Publications

Caregivers’ perception of the role of the socio-environment on their extremely preterm child’s well-being

Emmanuel CJ, Knafl K, Hodges EA, Docherty SL, Wereszczak JK, Rollins RV, Fry RC, O’Shea TM, Santos HP Jr.

J Pediatr Nurs. 2022 Sep-Oct;66:36-43. doi: 10.1016/j.pedn.2022.05.005. Epub 2022 May 25. PMID: 35623186; PMCID: PMC9427705.

PubMed Link

Purpose: The purpose of this qualitative descriptive study was to explore primary caregivers’ perception of how social-environmental characteristics, and their own role as primary caregivers, affected their extremely preterm adolescent’s well-being.

Methods: Participants were 20 mothers who identified as the primary caregiver of an adolescent born extremely prematurely (<28 weeks gestation) enrolled in the ELGAN cohort study. Data was collected through individual interviews and was analyzed using inductive content analysis.

Results: A total of three themes, and five subthemes, were identified. The two main themes were “familial impact to health and well-being,” and “contributors and barriers at the community level.” This study described specific familial and community contributors to child and caregiver well-being, including: the importance of advocacy, participating in community activities, and social and familial support networks.

Conclusions: Overall, while there are individual level characteristics that contribute to well-being, a support structure at the family and community level is essential to children born extremely prematurely, and their mother’s, well-being.

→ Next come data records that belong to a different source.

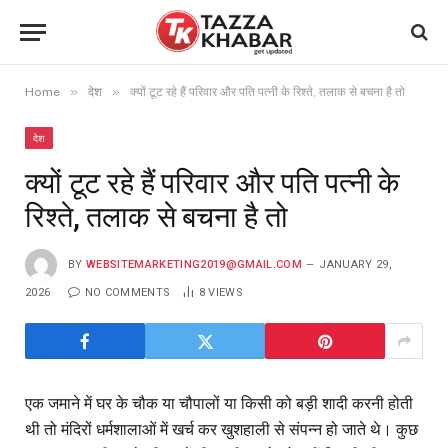
»
»
Home
देश
क्यों टूट रहे हैं परिवार और पति पत्नी के रिश्ते, तलाक से बचना है तो
देश
क्यों टूट रहे हैं परिवार और पति पत्नी के
रिश्ते, तलाक से बचना है तो
BY
WEBSITEMARKETING2019@GMAIL.COM
JANUARY 29,
2026
NO COMMENTS
8
VIEWS
एक जमाने में घर के चौक या चौपालों या किसी को बड़ी शादी करनी होती
थी तो मंदिरों धर्मशालाओं में खर्च कर खुशहाली से संपन्न हो जाते थे। कुछ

Practice implications: Healthcare providers caring for these families should understand that not only are extremely preterm youth affected by prematurity, but caregivers are also deeply impacted. Therefore, it is essential that maternal and family care is emphasized by nurses and healthcare providers.

Placental epigenetic gestational aging in relation to maternal sociodemographic factors and smoking among infants born extremely preterm: a descriptive study

Clark J, Bulka CM, Martin CL, Roell K, Santos HP Jr., O’Shea TM, Smeester L, Fry RC, Dhingra R.

Epigenetics. 2022 Sep 22;1-15. doi: 10.1080/15592294.2022.2125717. Online ahead of print. PMID: 36134874

PubMed Link Social determinants of health (SDoH) are defined as the conditions in which people are born, grow, live, work, and age. The distribution of these conditions is influenced by underlying structural factors and may be linked to adverse pregnancy outcomes through epigenetic modifications of gestational tissues. A promising modification is epigenetic gestational age (eGA), which captures ‘biological’ age at birth. Measuring eGA in placenta, an organ critical for foetal development, may provide information about how SDoH ‘get under the skin’ during pregnancy to influence birth outcomes and ethnic/racial disparities. We examined relationships of placental eGA with sociodemographic factors, smoking, and two key clinical outcomes: Apgar scores and NICU length of stay. Using the Robust Placental Clock, we estimated eGA for placental samples from the Extremely Low Gestational Age Newborns cohort (N = 408). Regression modelling revealed smoking during pregnancy was associated with placental eGA acceleration (i.e., eGA higher than chronologic gestational age). This association differed by maternal race: among infants born to mothers racialized as Black, we observed greater eGA acceleration (+0.89 week, 95% CI: 0.38, 1.40) as compared to those racialized as white (+0.27 week, 95% CI: -0.06, 0.59). Placental eGA acceleration was also correlated with shorter NICU lengths of stay, but only among infants born to mothers racialized as Black (-0.08 d/week-eGA, 95% CI: -0.12, -0.05). Together, these observed associations suggest that interpretations of epigenetic gestational aging may be tissue-specific.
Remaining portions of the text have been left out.